So this is going to be a Presidential quotes thread now? Alright then:

"We begin bombing in five minutes" - Ronald Reagan
 
Reagan has a number of good quotes. But maybe you would prefer a Canadian ?

I don't read the newspapers, I don't watch the news. I figure, if something important happens, someone will tell me. Justin Trudeau  ;D
 
tomahawk6 said:
Reagan has a number of good quotes. But maybe you would prefer a Canadian ?

I don't read the newspapers, I don't watch the news. I figure, if something important happens, someone will tell me. Justin Trudeau  ;D

Ah Uh um - Justin Trudeau

^^ i deserve to have this post deleted lol
 
tomahawk6 said:
Reagan has a number of good quotes. But maybe you would prefer a Canadian ?

I don't read the newspapers, I don't watch the news. I figure, if something important happens, someone will tell me. Justin Trudeau  ;D
He was 29 yo when he said that in 2001. Very typical comment of someone from that generation at that time. Probably even more so now.


Sent from my iPhone using Tapatalk
 
For anyone interested, it may be worth going back to page 1 of this thread and reading the article that started this discussion a dozen years ago:  Charles A. Kupchan and Peter L. Trubowitz, "Grand Strategy for a Divided America," Foreign Affairs,  July/August 2007.

I would argue that our discussion here has devolved just as much as America's "Grand Strategy" in the intervening years  -- old Presidential quotes (regardless of relevance... or even making reference to America) seem fitting in a time of 'strategy' reduced to 140 characters, and a long-range vision that barely reaches out to the next news cycle or Op Ed article.


An interesting view included in that post, however:
E.R. Campbell said:
….as Prof Pan Wei of Peking University wrote (Harvard International Review), Under this poor leadership  [provided by President Bush], a previously “benign hegemon” is becoming an oppressive tyrant that suffers opposition almost everywhere in the world.  Prof. Pan worried that vis à vis China President Bush’s foreign policy ” will ultimately cause the decline of US power, and it may not succeed in precluding China’s emergence from a new decade of political reform. Instead, belligerent confrontation will only lead to an escalation of tensions.”  It is, in my view, likely to do the same with India, Europe and much of the rest of the world, too.
..... suggests that President Bush's tenure, circa 2007, were 'the good old days.'
 
I, for one, did not mean to quote president Reagan with a negative purpose. To my generation, he will always be the president who finished off the Soviets. And contrary to a certain current president who shall remain nameless, Reagan was NOT "all speech (140 characters of it at a time ;D) - no action".

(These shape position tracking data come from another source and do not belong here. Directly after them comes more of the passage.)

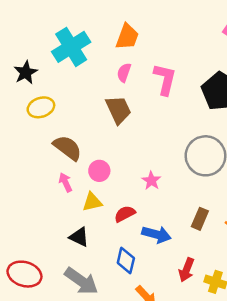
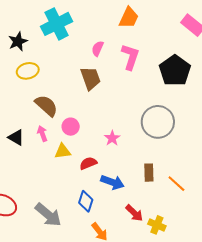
orange trapezoid: (127, 37) -> (129, 18), moved
brown rectangle: (200, 219) -> (149, 173), turned -30
black triangle: (79, 237) -> (16, 137), moved
red arrow: (186, 270) -> (134, 213), turned -72

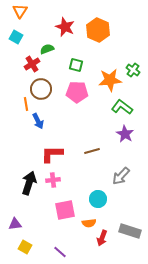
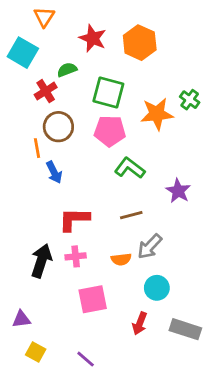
orange triangle: (20, 11) -> (44, 17), moved
cyan square: (16, 37) -> (23, 53), size x1.5
green square: (76, 65) -> (108, 92), size x1.6
green L-shape: (122, 107) -> (130, 168), moved
gray arrow: (121, 176) -> (150, 246), moved
cyan circle: (98, 199) -> (157, 288), moved
orange semicircle: (89, 223) -> (121, 259), moved
red arrow: (102, 238) -> (140, 323), moved

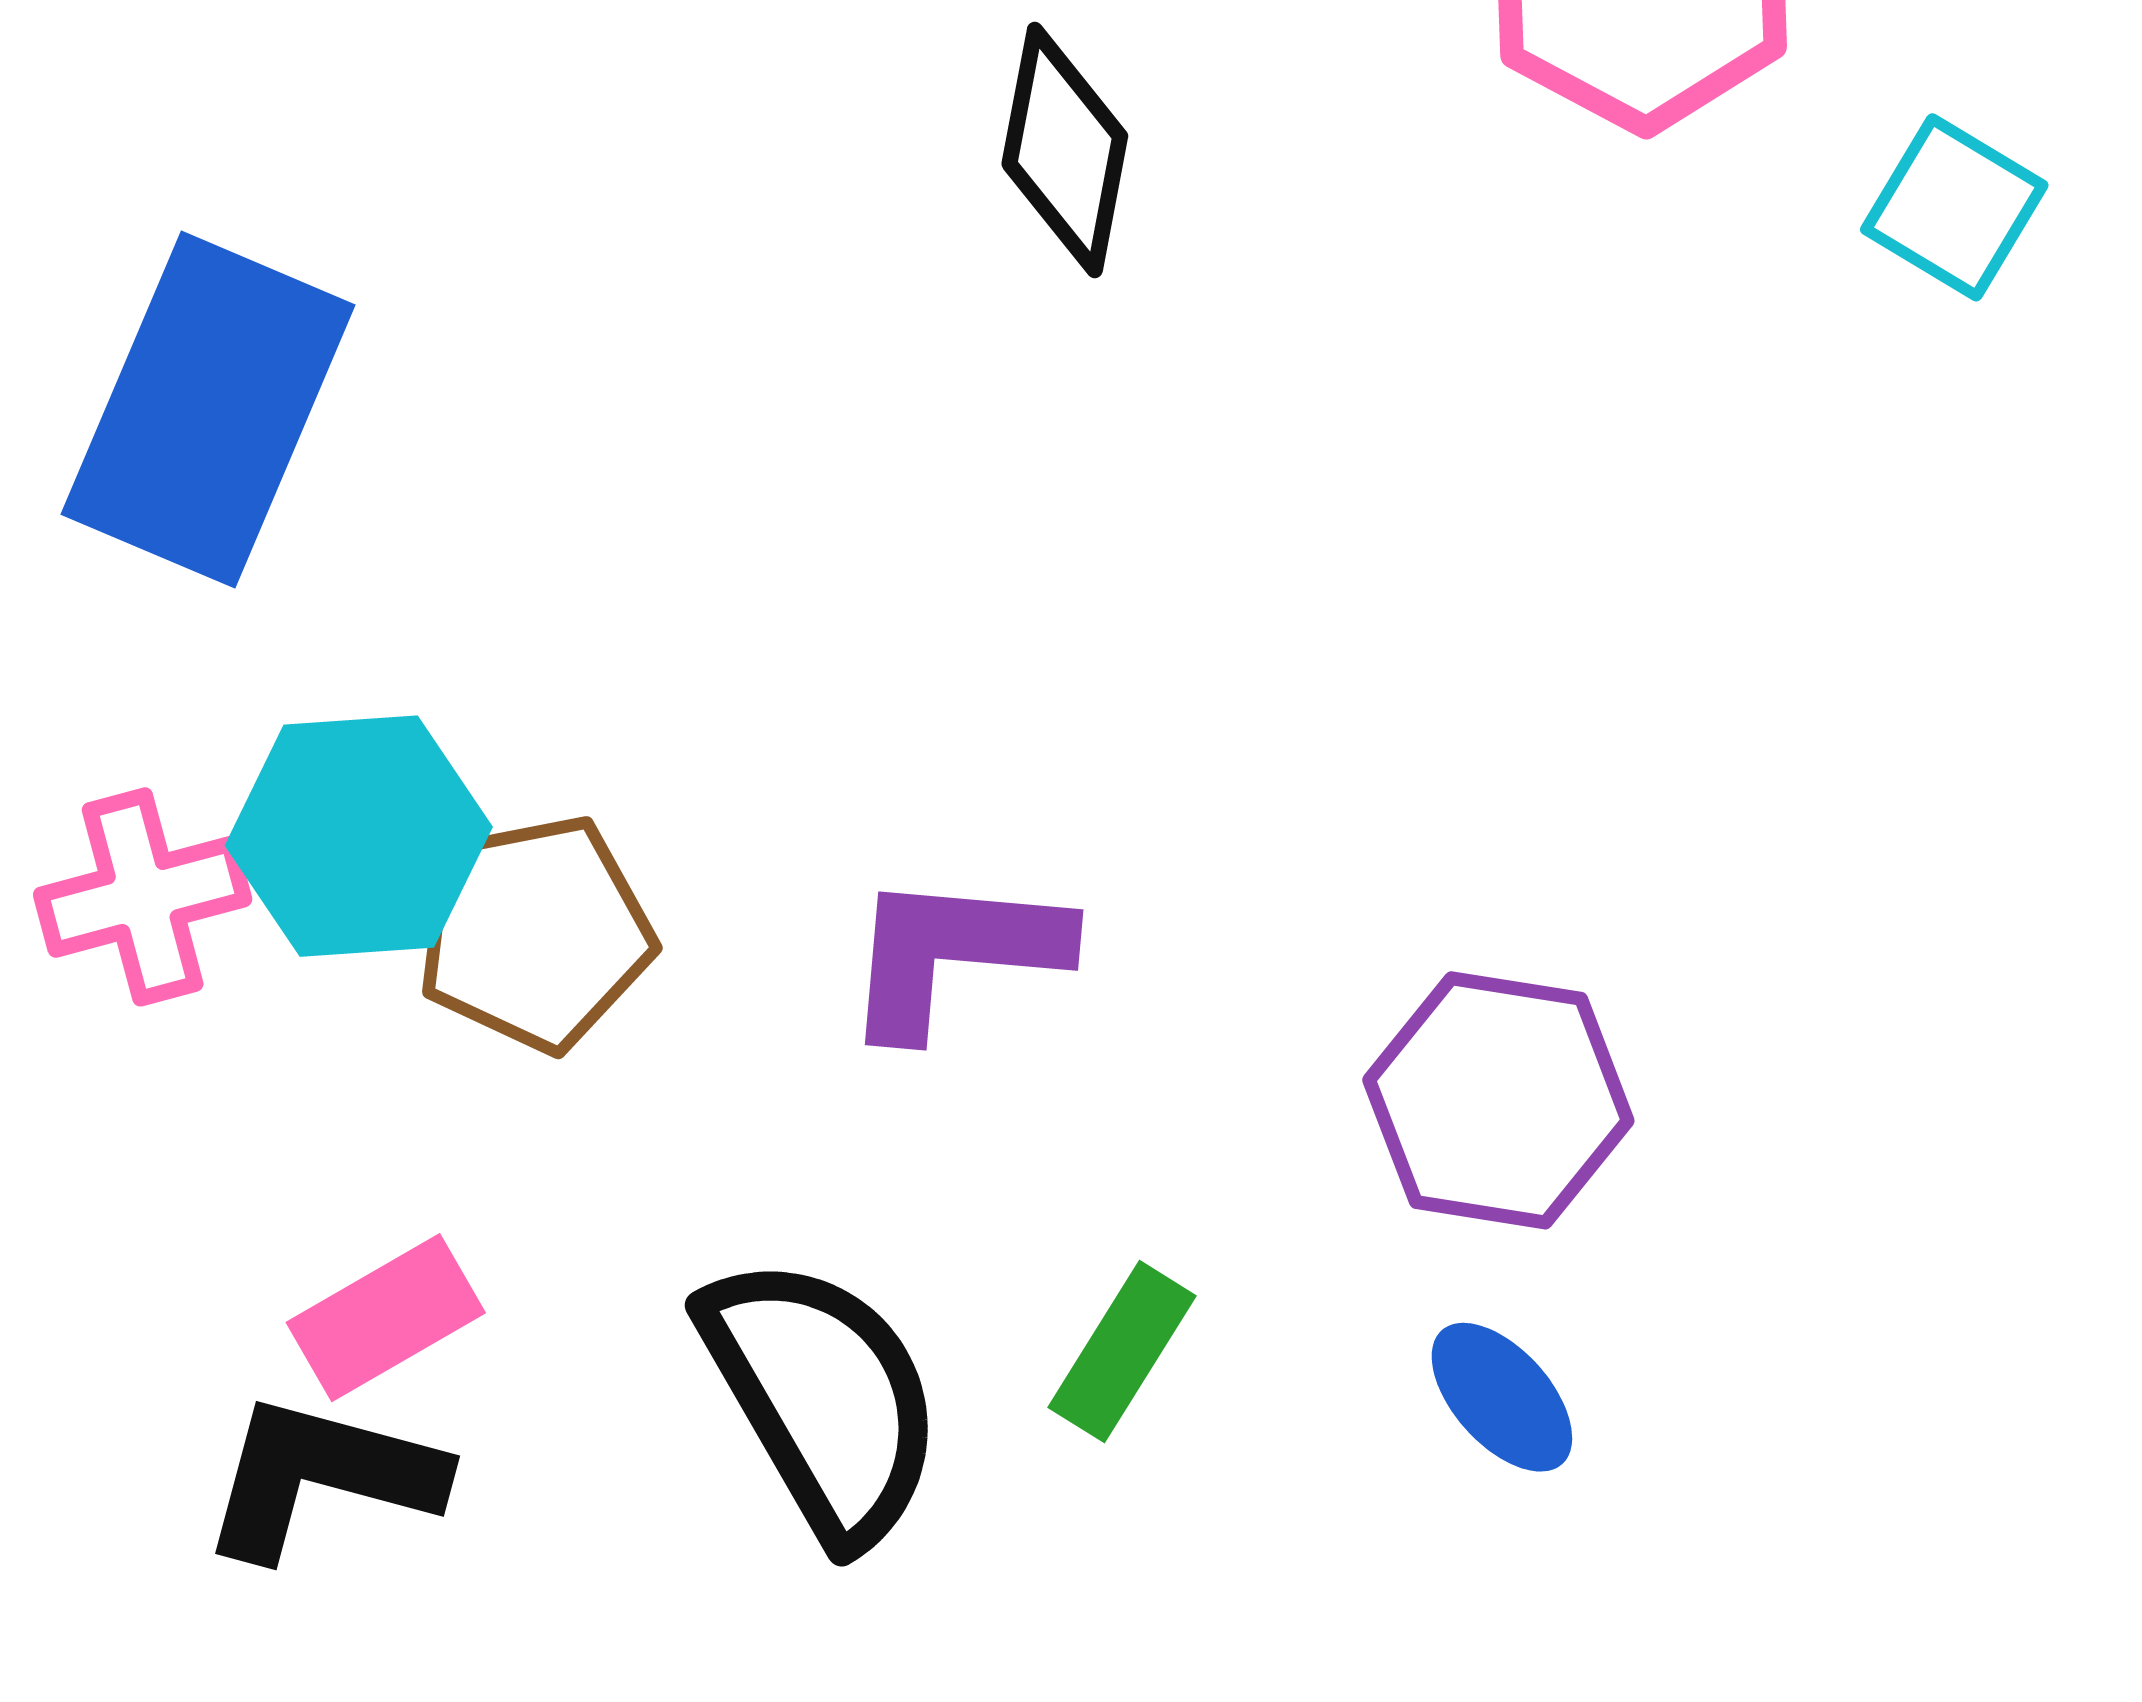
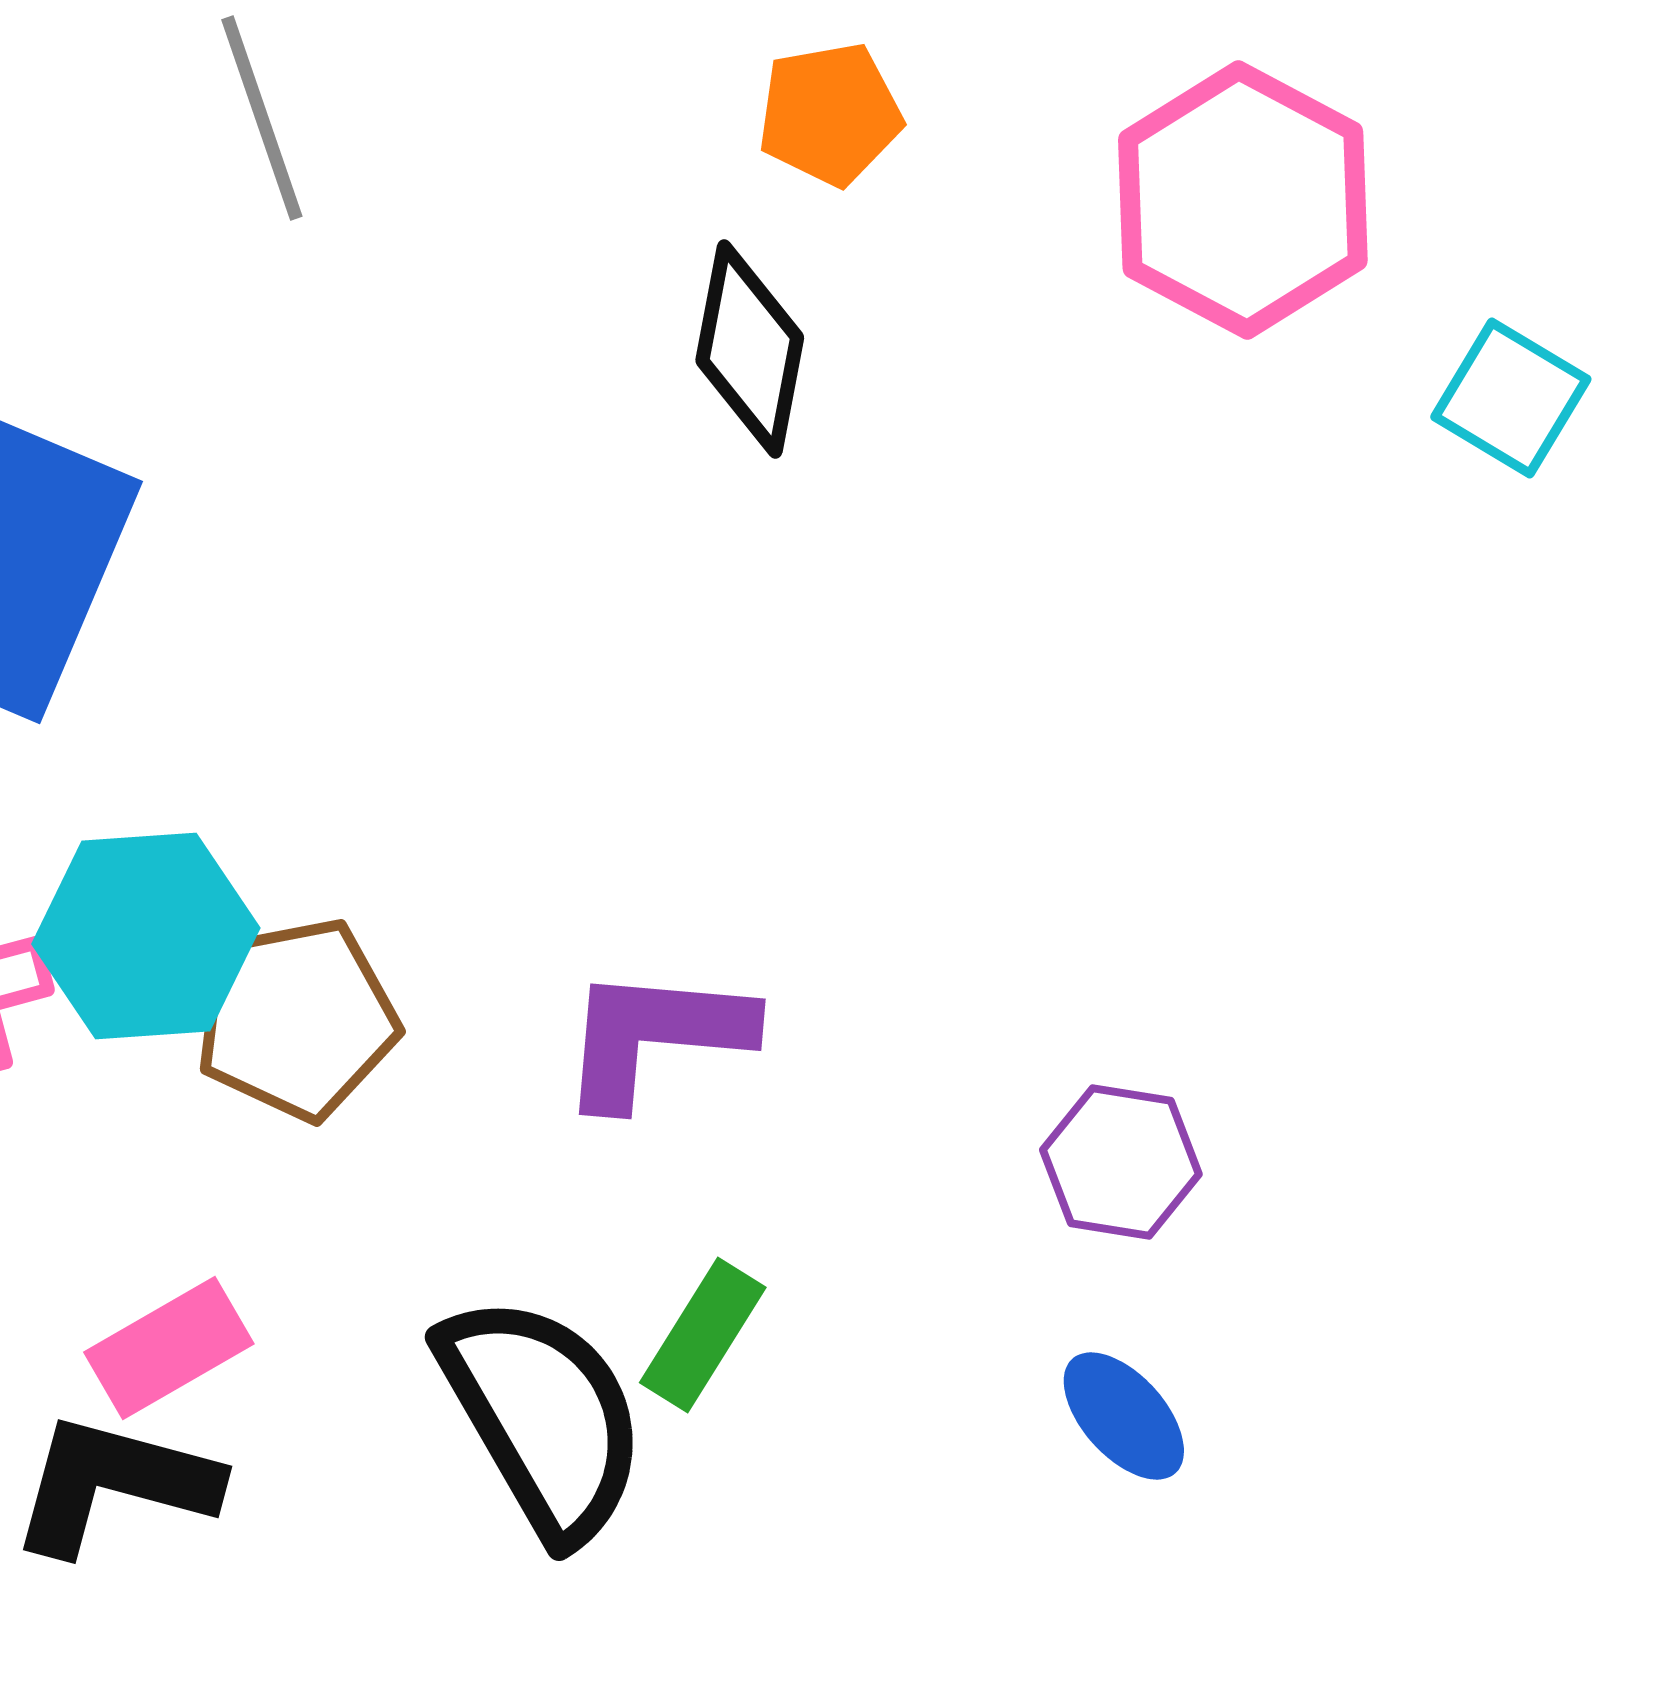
purple hexagon: (1498, 1100) -> (1121, 1162), size x0.7
green rectangle: (1122, 1352) -> (703, 1335), moved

Reagan backed up his rhetoric against the "evil empire" with deeds: From actually funding "Star Wars", rebuilding the USAF, calling for and actually financing and building the "600 ship Navy", together with the Secretary of the Navy "I cannot envisage a situation with the Soviets where we would not put at least two carrier battle groups in the North Sea".

Today's People may not remember this but the US, by the end of the Reagan mandates, had fifteen active aircraft carrier battle groups.

The current president is all puffery on twitter and claims to have solved all sorts of problems (North Korea nukes, Iran, etc.) but in practice, flusters, then forgets about doing anything as soon as the news cycle is over, while in reality nothing has changed and the threats are still fully there.
 
America is divided because on the one hand we have progressives/socialists, then we have older more conservative folks. There is very little middle ground. The Democrats use a playbook that could have been used by either the communist party or communists. They are not the same party as JFK or LBJ. I could support that.
 
America is divided because like in the 30's the electorate is re-aligning itself. Happens every so often 70-90 years or so.  Before that was the civil war.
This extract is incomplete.